Посадил на колени и, уткнувшись теплой, мягкой бородой в щеку мне, памятно рассказал:

– Дядя твой жену насмерть забил, замучил, а теперь его совесть дергает, – понял? Тебе всё надо понимать, гляди, а то пропадешь!

С Григорием – просто, как с бабушкой, но жутко, и кажется, что он из-под очков видит всё насквозь.

– Как забил? – говорит он, не торопясь. – А так: ляжет спать с ней, накроет ее одеялом с головою и тискает, бьет. Зачем? А он, поди, и сам не знает.

И, не обращая внимания на Ивана, который, возвратясь с охапкой дров, сидит на корточках перед огнем, грея руки, мастер продолжает внушительно:

– Может, за то бил, что была она лучше его, а ему завидно. Каширины, брат, хорошего не любят, они ему завидуют, а принять не могут, истребляют! Ты вот спроси-ка бабушку, как они отца твоего со света сживали. Она всё скажет – она неправду не любит, не понимает. Она вроде святой, хоть и вино пьет, табак нюхает. Блаженная как бы. Ты держись за нее крепко…

Он оттолкнул меня, и я вышел на двор, удрученный, напуганный. В сенях дома меня догнал Ванюшка, схватил за голову и шепнул тихонько:

– Ты не бойся его, он добрый; ты гляди прямо в глаза ему, он это любит.

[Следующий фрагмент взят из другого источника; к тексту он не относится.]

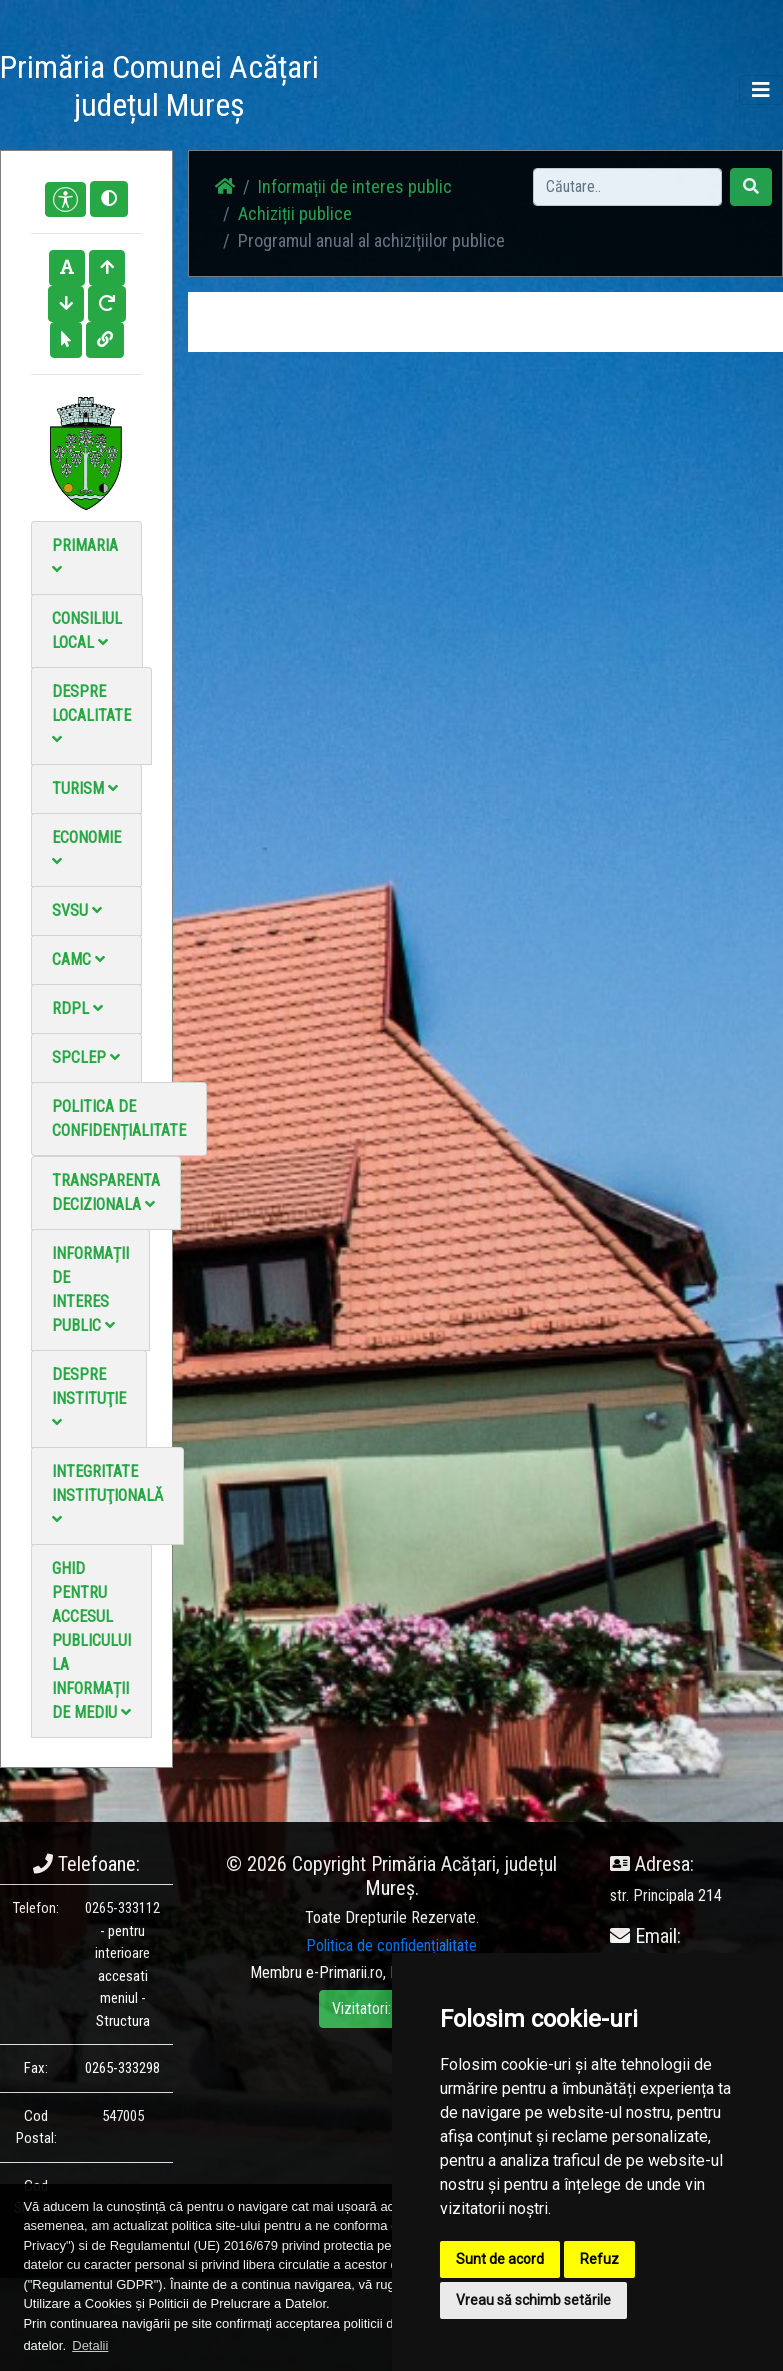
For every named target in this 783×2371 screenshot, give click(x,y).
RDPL (77, 1008)
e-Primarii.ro (344, 1972)
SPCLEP (86, 1057)
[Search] (627, 187)
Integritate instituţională (107, 1494)
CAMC (78, 959)
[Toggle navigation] (761, 90)
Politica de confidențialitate (119, 1118)
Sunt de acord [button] (500, 2259)
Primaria (85, 556)
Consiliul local (87, 630)
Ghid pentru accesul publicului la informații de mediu (91, 1640)
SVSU (77, 910)
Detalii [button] (90, 2345)
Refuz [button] (599, 2259)
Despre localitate (91, 714)
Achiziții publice (295, 213)
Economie (86, 848)
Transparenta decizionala (106, 1192)
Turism (85, 788)
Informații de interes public (90, 1289)
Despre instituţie (89, 1397)
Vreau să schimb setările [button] (533, 2300)
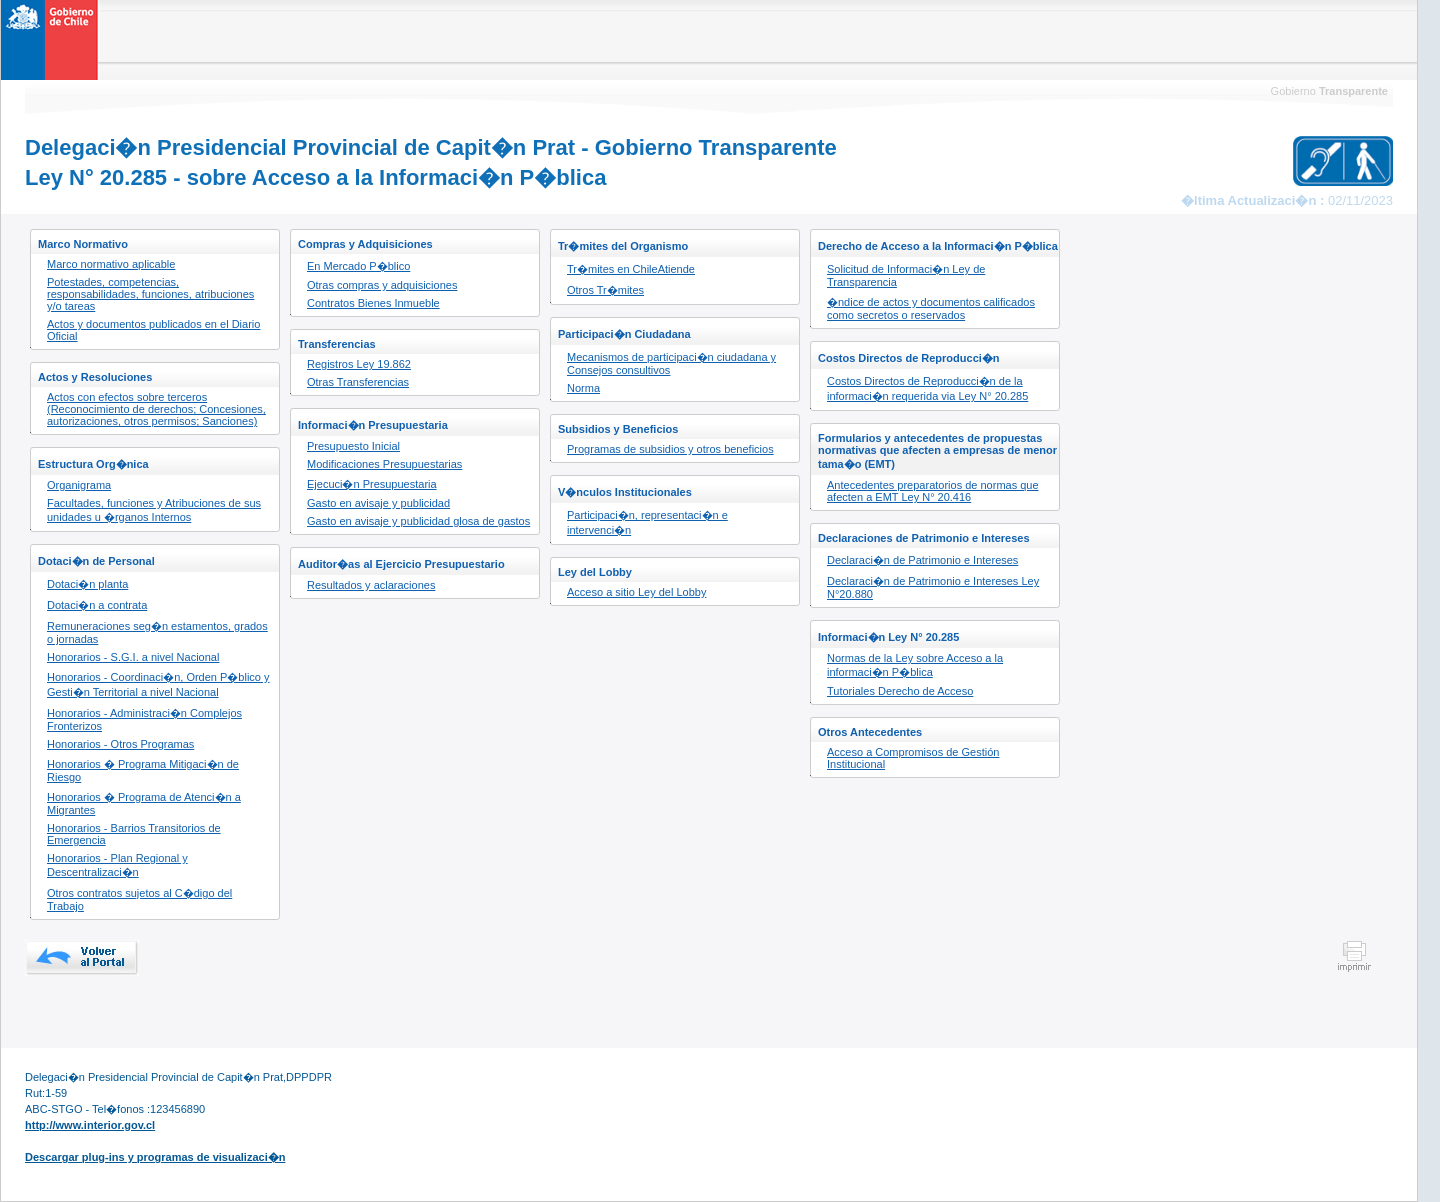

Всё было странно и волновало. Я не знал другой жизни, но смутно помнил, что отец и мать жили не так: были у них другие речи, другое веселье, ходили и сидели они всегда рядом, близко. Они часто и подолгу смеялись вечерами, сидя у окна, пели громко; на улице собирались люди, глядя на них. Лица людей, поднятые вверх, смешно напоминали мне грязные тарелки после обеда. Здесь смеялись мало, и не всегда было ясно, над чем смеются. Часто кричали друг на друга, грозили чем-то один другому, тайно шептались в углах. Дети были тихи, незаметны; они прибиты к земле, как пыль дождем. Я чувствовал себя чужим в доме, и вся эта жизнь возбуждала меня десятками уколов, настраивая подозрительно, заставляя присматриваться ко всему с напряженным вниманием.